What Pastors Should Do Before Launching a Capital Campaign

After 25 years working with faith-based organizations, I’ve learned a few things about churches. Some experience great success in fundraising campaigns, while others leave money on the proverbial table. So what’s the difference? I believe employing the following principles constitutes a good start.


Too often church capital campaigns are driven by immediate or urgent needs…the roof is leaking…HVAC isn’t working, the foundation needs repair, etc., etc. There’s a campaign organized around an urgent plea and it fails. But your level of urgency is not always the same as that of the congregation. Not to suggest that these are not emergencies, but some emergencies are the result of poor planning.

Generally, people want to be informed and have time to understand the need. The most successful campaigns we’ve seen are ones that come from a church-wide planning process, where there’s been time to share the results and subsequent needs that came from that process. People feel better about giving when they know there’s been thought given to the process.


People who give have been taught to give; it’s part of the Christian tradition. Yet not all pastors believe that. A pastor once told me that he didn’t like speaking about giving in his sermons. It made him “uncomfortable.” Another pastor refused to pass an offering basket on weekends. Instead he put offering boxes around the church. That way when people felt led they could give without being ”hassled.” Evidently not enough people felt led, so he now passes offering baskets weekly.
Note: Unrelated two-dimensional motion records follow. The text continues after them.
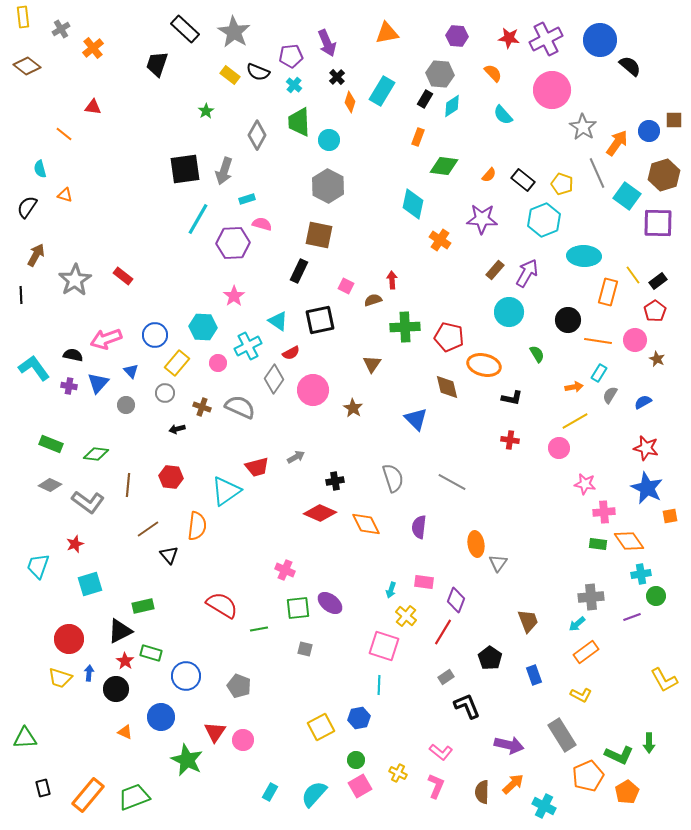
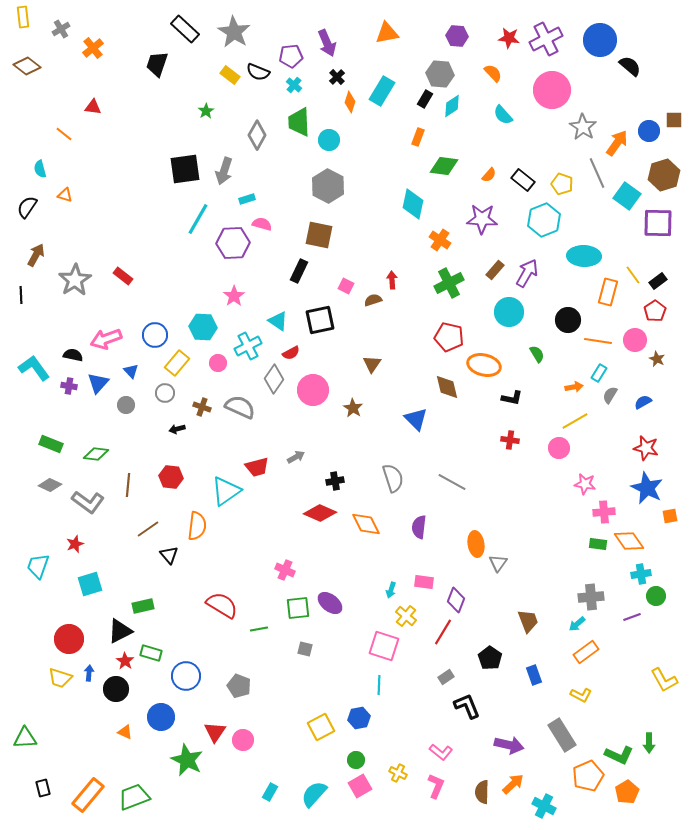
green cross at (405, 327): moved 44 px right, 44 px up; rotated 24 degrees counterclockwise
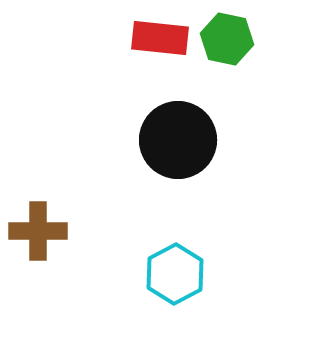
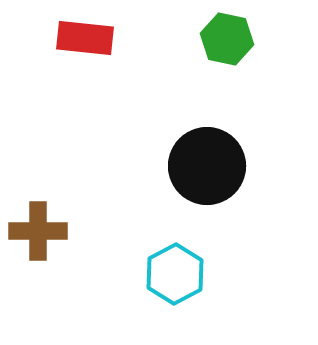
red rectangle: moved 75 px left
black circle: moved 29 px right, 26 px down
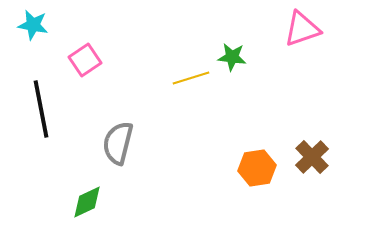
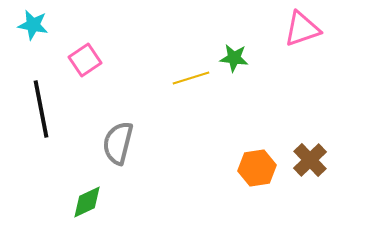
green star: moved 2 px right, 1 px down
brown cross: moved 2 px left, 3 px down
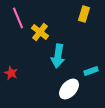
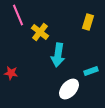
yellow rectangle: moved 4 px right, 8 px down
pink line: moved 3 px up
cyan arrow: moved 1 px up
red star: rotated 16 degrees counterclockwise
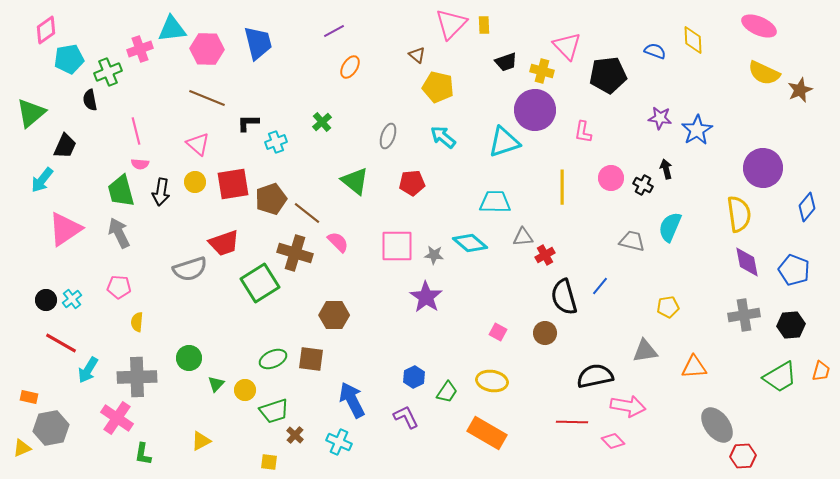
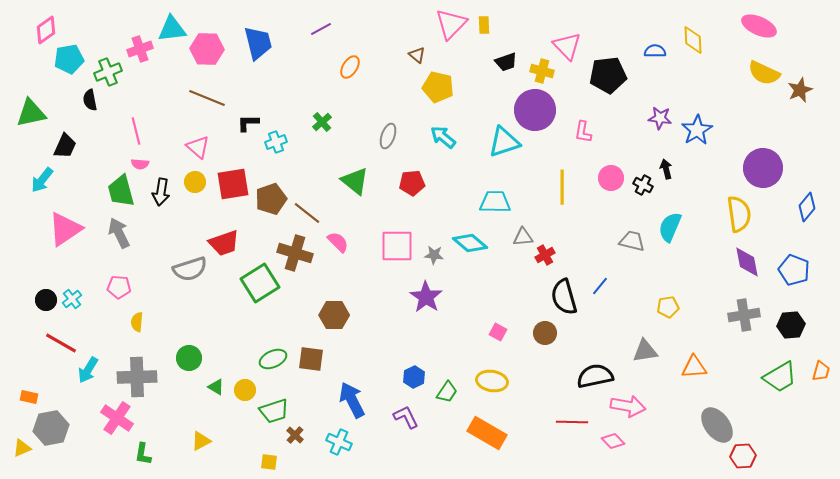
purple line at (334, 31): moved 13 px left, 2 px up
blue semicircle at (655, 51): rotated 20 degrees counterclockwise
green triangle at (31, 113): rotated 28 degrees clockwise
pink triangle at (198, 144): moved 3 px down
green triangle at (216, 384): moved 3 px down; rotated 42 degrees counterclockwise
That rhetoric may sound appealing, but these pastors are really shirking their teaching responsibilities. The weekly offerings support the church’s ministries and therefore their reluctance to teach on financial stewardship diminishes giving and also ministry. Consider that in Luke 6: 38, Jesus tells us to give and it will be given to us. In 2 Cor. 9:6-7 the Apostle Paul tells us that God loves a cheerful giver and whoever gives sparingly will reap sparingly. And there are many more verses on giving. That’s why the churches where we experience the most success are also the ones that regularly teach principles of giving.


It is one thing to articulate a need; it is quite another to convey the vision of what funding that need will help achieve. Vision is more about opportunity than need. Unfortunately, too many pastors focus on needs rather than vision.

Henri Nouwen explained it this way: “Fundraising is, first and foremost, a form of ministry. It’s a way of announcing our vision (a vision that usually comes from God) and inviting other people, (to join us).”

When I was a VP in higher education one of the wealthiest philanthropists told me once, “I’m not interested in your need; I’m interested in your vision and the opportunities it will create.” Whether we’re working on campaigns for a new sanctuary, a multipurpose center, debt reduction, repairs or anything else, we tell pastors to focus on how much more ministry the funding of this project will allow them to achieve or how it will improve the quality of ministry.


The last thing we want anyone to think is that a few people in a back room devised these plans. To avoid this we recommend that pastors be as transparent as possible as soon as possible. From the planning process all the way through the campaign it is crucial to share information openly and frequently. Don’t assume people understand or know everything you know as pastor. As George Bernard Shaw once said, “The single biggest problem in communication is the illusion that it has taken place.”

When pastors plan, preach and teach on giving, focus on vision and communicate they position themselves for success in most initiatives including campaigns.